9. Per contra, learned State counsel supported the impugned
judgment and submitted that the same is well-reasoned and based on
proper appreciation of evidence available on record. It is contended
that the prosecution has successfully proved its case beyond
reasonable doubt by adducing cogent, consistent and trustworthy
evidence. The testimony of the injured witness, namely the victim,
carries great evidentiary value and cannot be discarded lightly. The
same is duly corroborated by the testimony of other eyewitnesses,
including the complainant. He further submits that minor discrepancies
and contradictions in the statements of witnesses are natural and do
not affect the core of the prosecution case. It is well settled that such
minor inconsistencies are bound to occur due to lapse of time and
normal errors of observation. It is also argued that the medical
evidence fully supports the prosecution version, as the injuries
sustained by the victim are consistent with the weapons alleged to have
been used in the commission of the offence. He submits that the
accused persons had formed an unlawful assembly armed with deadly
weapons and in furtherance of their common object, they assaulted the
victim. Thus, the ingredients of Sections 147, 148 and 325 read with
Section 149 IPC are fully established.
10. He submits that the prosecution evidence clearly establishes that
appellant No. 1 acted as the principal assailant, who inflicted the axe
blow upon the victim. However, it is contended that the role of the
remaining appellants cannot be minimized, as they were active
members of the unlawful assembly and had participated in the assault
by means of lathis. It is further submitted that the incident was a
concerted act, and all the accused persons shared a common object to
assault the victim. Therefore, even if a specific overt act is attributed to
appellant No. 1, the liability of the other accused persons is clearly
attracted under Section 149 IPC, which embodies the principle of
constructive liability.
11. It is further contended that the learned trial Court has already
taken a lenient view by not convicting the accused under Section 307
IPC, and therefore, no further indulgence is warranted in favour of the
appellants. On the aforesaid grounds, it is prayed that the appeal being
devoid of merits deserves to be dismissed.
12. Heard learned counsel for the parties at length and perused the
entire record of the case with utmost circumspection.

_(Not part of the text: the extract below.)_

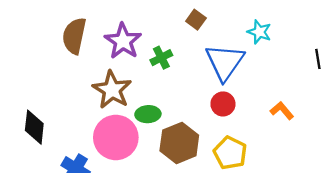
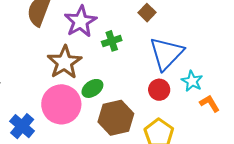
cyan star: (259, 32) -> (192, 81), moved
green ellipse: (148, 114) -> (92, 88), turned -40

13. At the outset, it is to be noted that the conviction of the appellants
is primarily founded upon the testimony of the injured witness
Ramadhar Yadav and the eye-witness Manjari Devi (P.W.-2). The law
with regard to appreciation of the evidence of an injured witness is well
settled. The testimony of an injured witness stands on a higher pedestal
and is generally considered reliable, as he is a natural witness to the
occurrence and the injuries on his person lend intrinsic assurance to his
presence at the scene of crime. In this context, reference may be made
to the judgment of the Supreme Court in Abdul Sayeed v. State of
Madhya Pradesh, (2010) 10 SCC 259, wherein it has been held that
the testimony of an injured witness should be relied upon unless there
are strong grounds for its rejection.
14. Upon careful scrutiny of the evidence, it is evident that the injured
witness has categorically deposed regarding the presence of all the
accused persons, the weapons carried by them, and the manner in
which the assault was carried out. His testimony finds substantial
corroboration from the statement of Manjari Devi (P.W.-2), who is an
eye-witness to the incident. Merely because the witnesses are related
to the victim, their testimony cannot be discarded. It is a settled
proposition of law that related witnesses are not necessarily interested
witnesses, and their evidence can be relied upon if it is otherwise
trustworthy and credible. In State of U.P. v. Krishna Master, (2010) 12
SCC 324, the Supreme Court has held that the evidence of related
witnesses cannot be rejected solely on the ground of relationship.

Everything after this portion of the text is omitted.